- **Problem requirements**: Within the records that follow, find every line containing the string "leur". Copy those lines.
*** Data extracts Section Begins ***
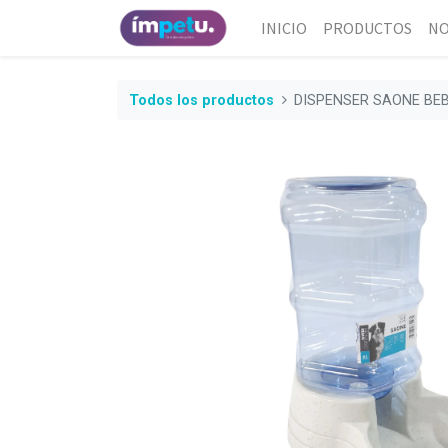
INICIO
PRODUCTOS
NO
Todos los productos
DISPENSER SAONE BEBI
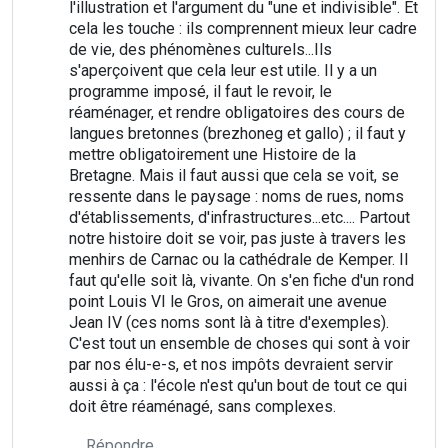
l'illustration et l'argument du "une et indivisible". Et
cela les touche : ils comprennent mieux leur cadre
de vie, des phénomènes culturels...Ils
s'aperçoivent que cela leur est utile. Il y a un
programme imposé, il faut le revoir, le
réaménager, et rendre obligatoires des cours de
langues bretonnes (brezhoneg et gallo) ; il faut y
mettre obligatoirement une Histoire de la
Bretagne. Mais il faut aussi que cela se voit, se
ressente dans le paysage : noms de rues, noms
d'établissements, d'infrastructures...etc.... Partout
notre histoire doit se voir, pas juste à travers les
menhirs de Carnac ou la cathédrale de Kemper. Il
faut qu'elle soit là, vivante. On s'en fiche d'un rond
point Louis VI le Gros, on aimerait une avenue
Jean IV (ces noms sont là à titre d'exemples).
C'est tout un ensemble de choses qui sont à voir
par nos élu-e-s, et nos impôts devraient servir
aussi à ça : l'école n'est qu'un bout de tout ce qui
doit être réaménagé, sans complexes.
Répondre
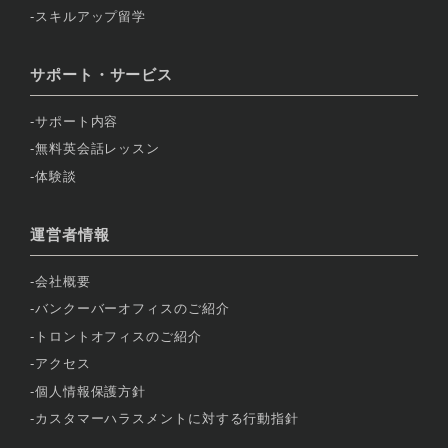
スキルアップ留学
サポート・サービス
サポート内容
無料英会話レッスン
体験談
運営者情報
会社概要
バンクーバーオフィスのご紹介
トロントオフィスのご紹介
アクセス
個人情報保護方針
カスタマーハラスメントに対する行動指針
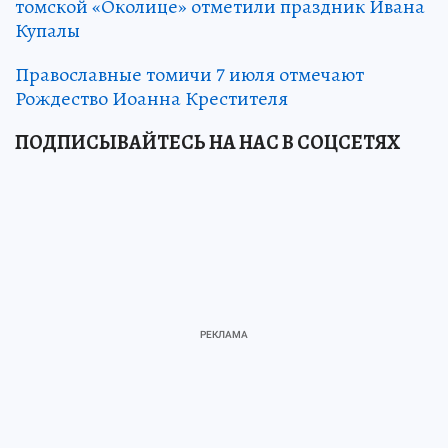
томской «Околице» отметили праздник Ивана
Купалы
Православные томичи 7 июля отмечают
Рождество Иоанна Крестителя
ПОДПИСЫВАЙТЕСЬ НА НАС В СОЦСЕТЯХ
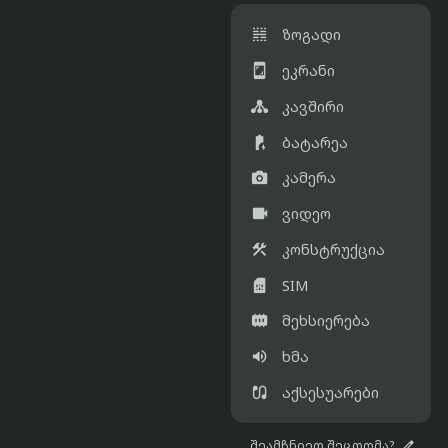

ზოგადი

ეკრანი

კავშირი

ბატარეა

კამერა

ვიდეო

კონსტრუქცია

SIM

მეხსიერება

ხმა

აქსესუარები

შეამჩნიეთ შეცდომა?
*** Data extracts Section Ends ***
- **Result**:
cela les touche : ils comprennent mieux leur cadre
s'aperçoivent que cela leur est utile. Il y a un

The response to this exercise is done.